Work through the records below and tally every line containing "jobs". Reply with the total alone.

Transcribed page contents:

>>>>

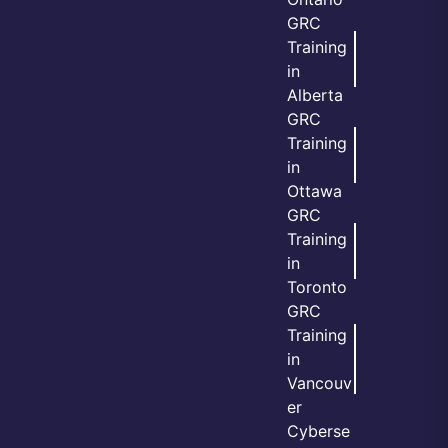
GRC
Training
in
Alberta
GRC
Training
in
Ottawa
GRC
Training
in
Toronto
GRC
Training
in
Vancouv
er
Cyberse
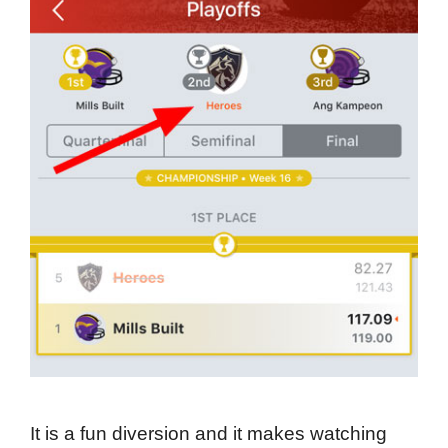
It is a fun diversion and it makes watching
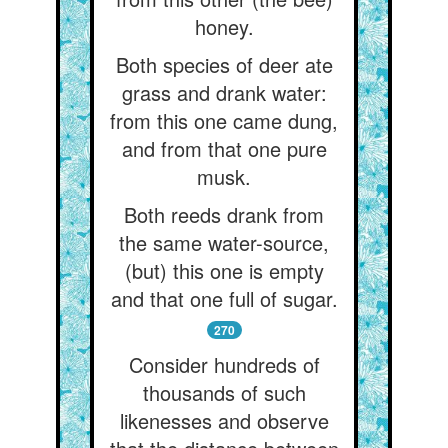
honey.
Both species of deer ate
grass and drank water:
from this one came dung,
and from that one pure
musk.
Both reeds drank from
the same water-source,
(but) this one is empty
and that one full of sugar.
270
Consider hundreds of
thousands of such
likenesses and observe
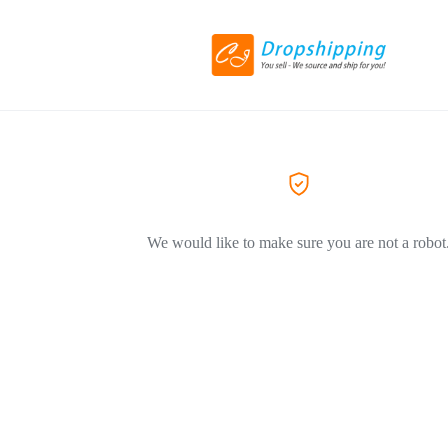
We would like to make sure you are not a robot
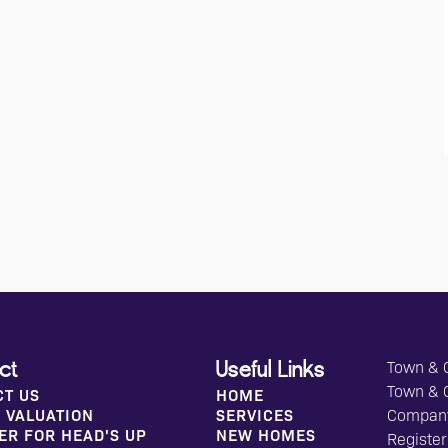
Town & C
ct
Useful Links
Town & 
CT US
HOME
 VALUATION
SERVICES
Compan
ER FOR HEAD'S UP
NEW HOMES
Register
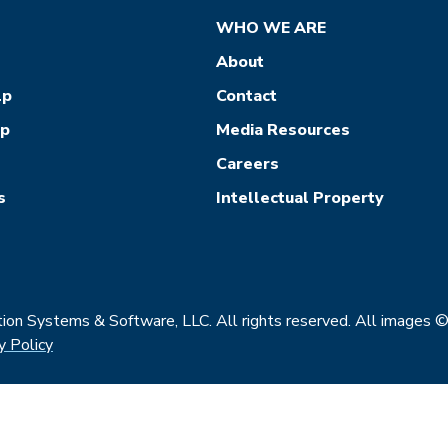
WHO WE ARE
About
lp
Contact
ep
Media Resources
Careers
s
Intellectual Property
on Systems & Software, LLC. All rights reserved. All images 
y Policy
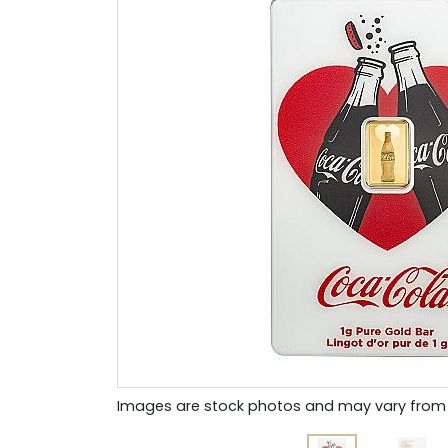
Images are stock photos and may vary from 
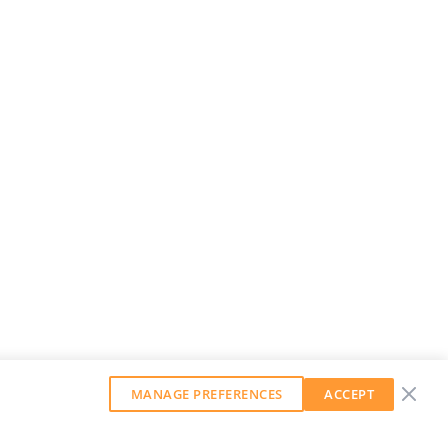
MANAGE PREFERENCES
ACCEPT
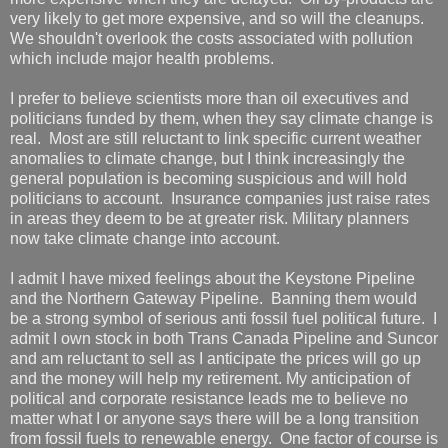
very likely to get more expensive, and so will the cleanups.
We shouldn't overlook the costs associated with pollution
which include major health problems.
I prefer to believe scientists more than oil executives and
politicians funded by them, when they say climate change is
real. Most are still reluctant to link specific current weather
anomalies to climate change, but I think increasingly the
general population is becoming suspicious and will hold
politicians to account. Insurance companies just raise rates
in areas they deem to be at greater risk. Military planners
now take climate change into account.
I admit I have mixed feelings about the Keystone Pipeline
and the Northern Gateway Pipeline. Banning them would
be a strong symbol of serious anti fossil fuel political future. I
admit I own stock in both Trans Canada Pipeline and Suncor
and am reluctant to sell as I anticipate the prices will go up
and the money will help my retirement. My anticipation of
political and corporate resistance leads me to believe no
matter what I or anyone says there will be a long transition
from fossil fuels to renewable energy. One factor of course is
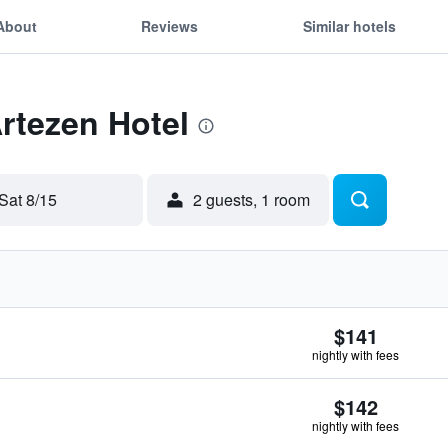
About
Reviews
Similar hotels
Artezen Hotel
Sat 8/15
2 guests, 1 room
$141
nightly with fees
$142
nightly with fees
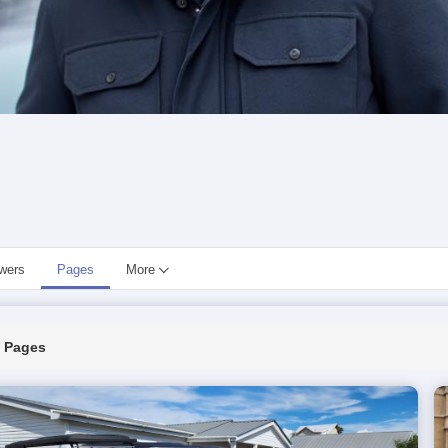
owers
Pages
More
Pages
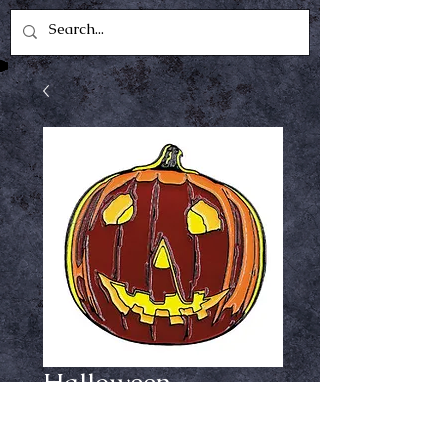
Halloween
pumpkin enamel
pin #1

<<<<
>>>>

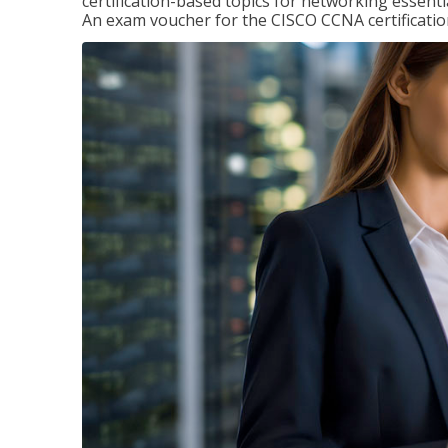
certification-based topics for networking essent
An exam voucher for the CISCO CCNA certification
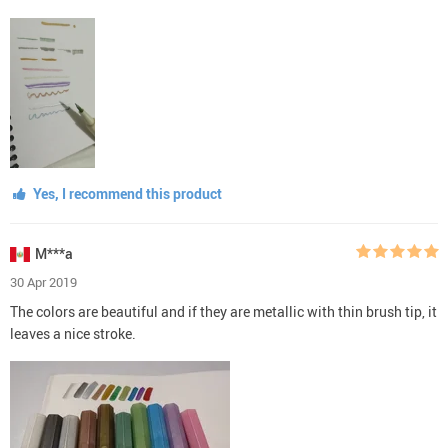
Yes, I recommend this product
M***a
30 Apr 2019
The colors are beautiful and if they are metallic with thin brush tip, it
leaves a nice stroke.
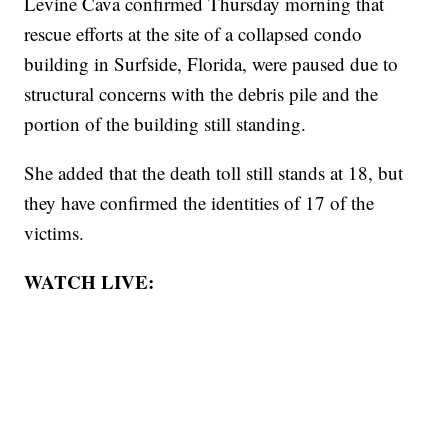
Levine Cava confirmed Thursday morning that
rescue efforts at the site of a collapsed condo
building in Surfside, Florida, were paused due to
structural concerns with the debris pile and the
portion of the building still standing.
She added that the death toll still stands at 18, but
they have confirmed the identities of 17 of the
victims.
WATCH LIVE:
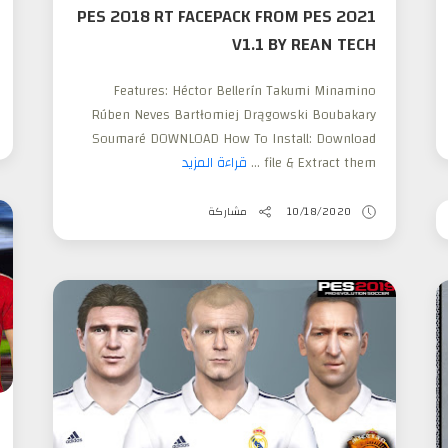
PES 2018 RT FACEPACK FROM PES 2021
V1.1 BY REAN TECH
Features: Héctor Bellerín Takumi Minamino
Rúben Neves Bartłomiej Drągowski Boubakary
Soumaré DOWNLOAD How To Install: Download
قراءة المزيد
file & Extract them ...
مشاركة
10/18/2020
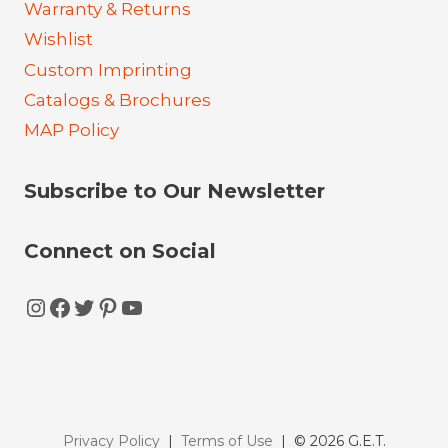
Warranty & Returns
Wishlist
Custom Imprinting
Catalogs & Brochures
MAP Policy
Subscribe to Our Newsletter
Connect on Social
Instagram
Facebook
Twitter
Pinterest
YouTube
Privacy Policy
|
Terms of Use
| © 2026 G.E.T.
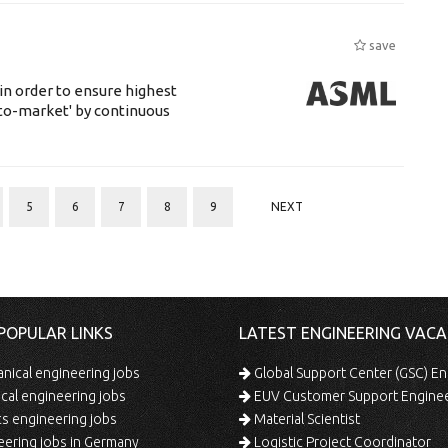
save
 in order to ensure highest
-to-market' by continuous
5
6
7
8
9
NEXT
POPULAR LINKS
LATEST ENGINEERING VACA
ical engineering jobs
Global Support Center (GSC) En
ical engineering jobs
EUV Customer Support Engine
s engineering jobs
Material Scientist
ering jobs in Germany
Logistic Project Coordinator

<<<<
>>>>

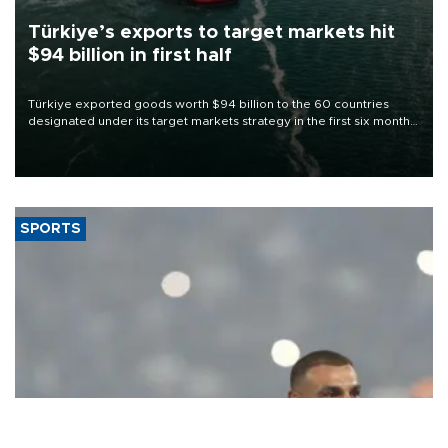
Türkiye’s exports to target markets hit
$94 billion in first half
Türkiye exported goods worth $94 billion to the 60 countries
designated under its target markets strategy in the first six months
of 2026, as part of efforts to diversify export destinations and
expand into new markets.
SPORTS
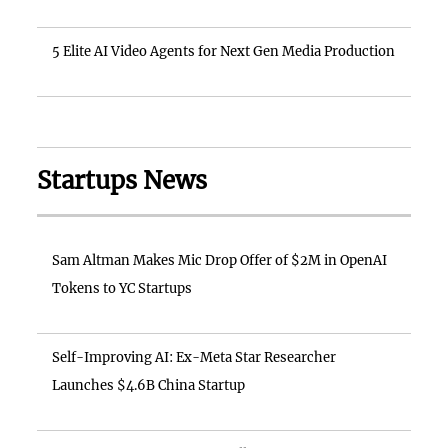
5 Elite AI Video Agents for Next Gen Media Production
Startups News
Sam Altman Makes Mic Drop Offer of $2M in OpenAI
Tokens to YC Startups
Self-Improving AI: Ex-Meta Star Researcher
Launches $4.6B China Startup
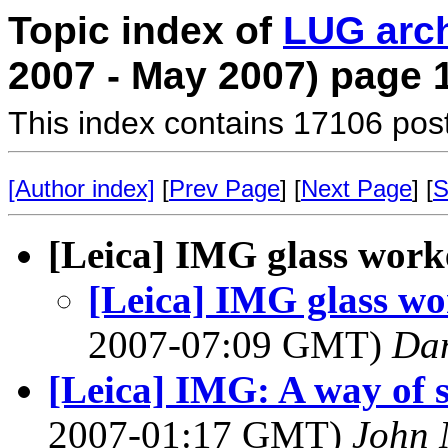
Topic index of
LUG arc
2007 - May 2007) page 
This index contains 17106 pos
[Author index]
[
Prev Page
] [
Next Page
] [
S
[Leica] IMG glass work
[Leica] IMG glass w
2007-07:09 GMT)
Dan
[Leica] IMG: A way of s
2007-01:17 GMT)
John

<<<<

TASK SOLUTION — 4